One of the products that has spurred the plant's growth is Ultem - the fastest growing plastic in the Mount Vernon plant's lineup, according to Brian Herington, general manager of the High Performance Polymers (HPP) division, which oversees the division that makes Ultem. The product has many established uses in the automotive, health care, electrical, telecommunications and high-performance film industries, Herington said. But new uses are being developed all the time.

Recently, the company introduced an Ultem product that holds hard disk drives together and makes them operate - a plastic that is used in the popular Apple iPods, Herington said.

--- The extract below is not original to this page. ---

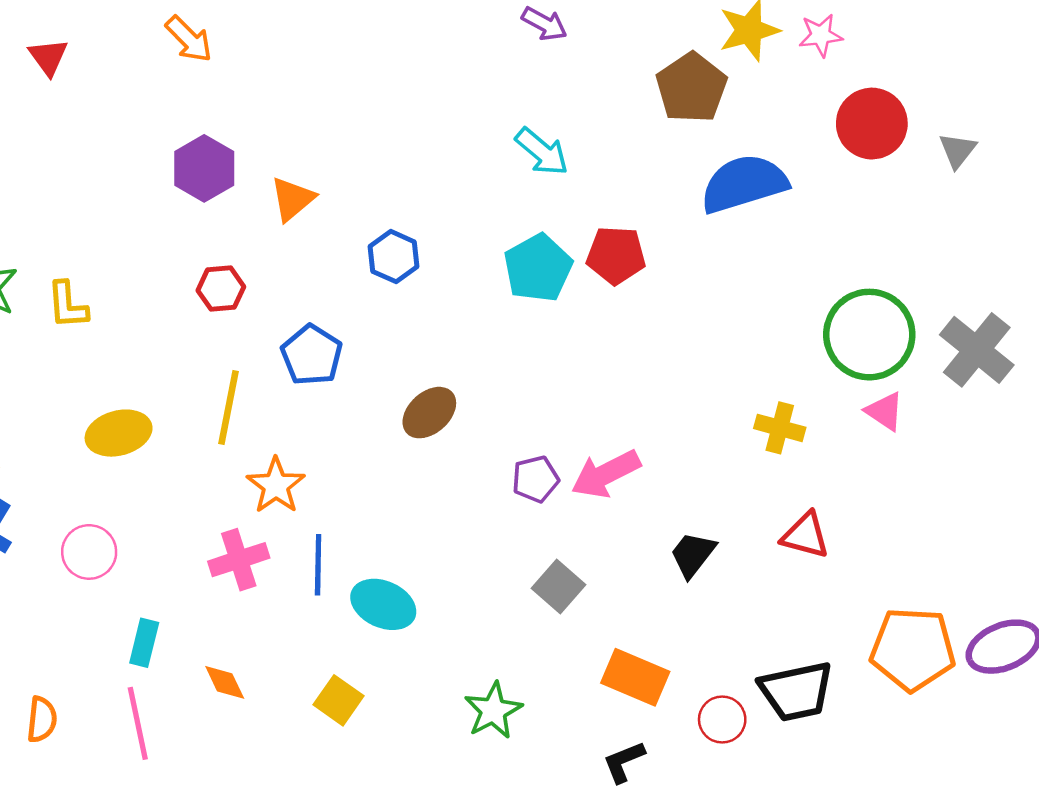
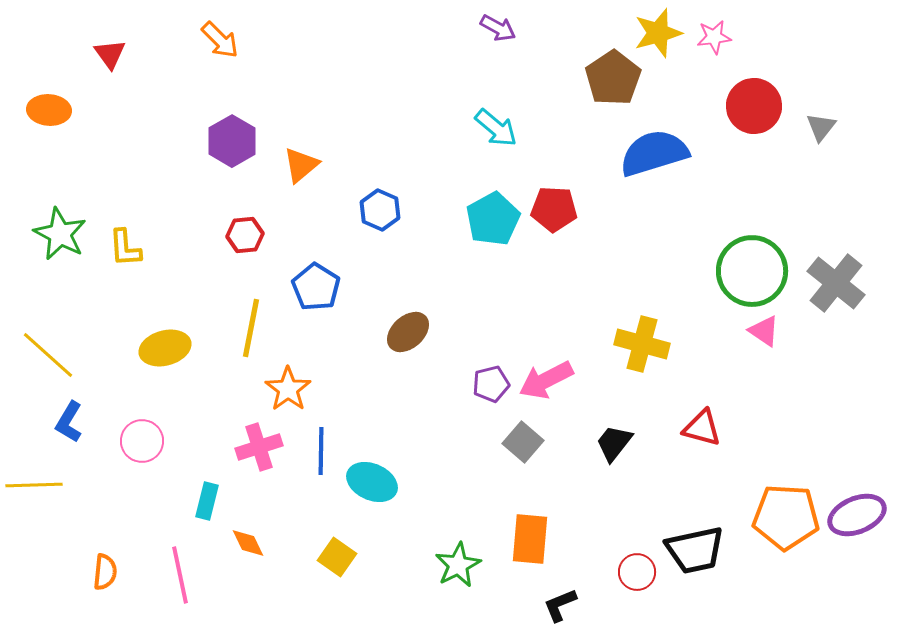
yellow cross: (780, 428) -> (642, 344), moved, size x1.4
gray square: (558, 586) -> (523, 442), moved
cyan rectangle: (144, 643) -> (207, 501), moved
orange rectangle: (635, 677) -> (530, 539), moved, turned 72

Two new products being developed with Ultem resins are a flame-resistant plastic that will be used in the interior of airplanes for Airbus and Boeing and a plastic that is used on surgical equipment that resists chemicals and heat and is easily cleaned.

Why this demand for Ultem? "Everybody wants smaller electronics. To do that you need high heat performance, high strength... products," Herington said.

To keep up with the demand, the Mount Vernon plant is undergoing a $30-million expansion that will increase its Ultem manufacturing capacity by 10 percent. GE Plastics is also building a facility in Spain that is expected to open in 2007. It will be the only facility in the world, other than the Mount Vernon plant, that makes this increasingly popular plastic.

"We see this growth and demand (for Ultem) continuing as far as we can see," said Herington. "The market is in the Genesis stage."

If Ultem is the fastest colt in the GE Plastics stable these days, Lexan, the reliable old workhorse, isn't far behind.

Lexan, long GE Plastics' top selling product, is a hard, extremely durable, chemically resistant plastic that comes in many colors and has many uses. It is used in automobile dashboards, prison windows, pleasure boats and compact discs.

Its success has attracted many competitors. To stay ahead of the competition, Walsh said, the Mount Vernon plant continues to develop "co-polymers," or new strains of Lexan with different properties.

For example, the company is developing kinds of Lexan that better withstand weathering, that withstand a wider range of temperatures and that resist scratching, such as may occur on an often used cellular telephone, Walsh said.

The Mount Vernon plant remains the innovative heart of the GE Plastics company. That's because it was the first GE Plastics plant and much of the technical experience has always been there. Most of the company's new plastics are developed at Mount Vernon. Many of these new products were then assigned to other facilities for continued production.

Because it is an innovation center, attracting and retaining top talent is important, Walsh said. The Mount Vernon plant draws talent from many nearby universities, and its employees maintain contact learning institutions, helping to make sure the facility's pool of talent remains deep.

The plant's reputation as a technical innovator also helps it continue to attract top people, Walsh said.

The plant will continue to meet other challenges. The "number one focus" for the plant's leadership will be to keep the plant operating safely, to keep improving on its environmental record and to get a good corporate citizen, Walsh said.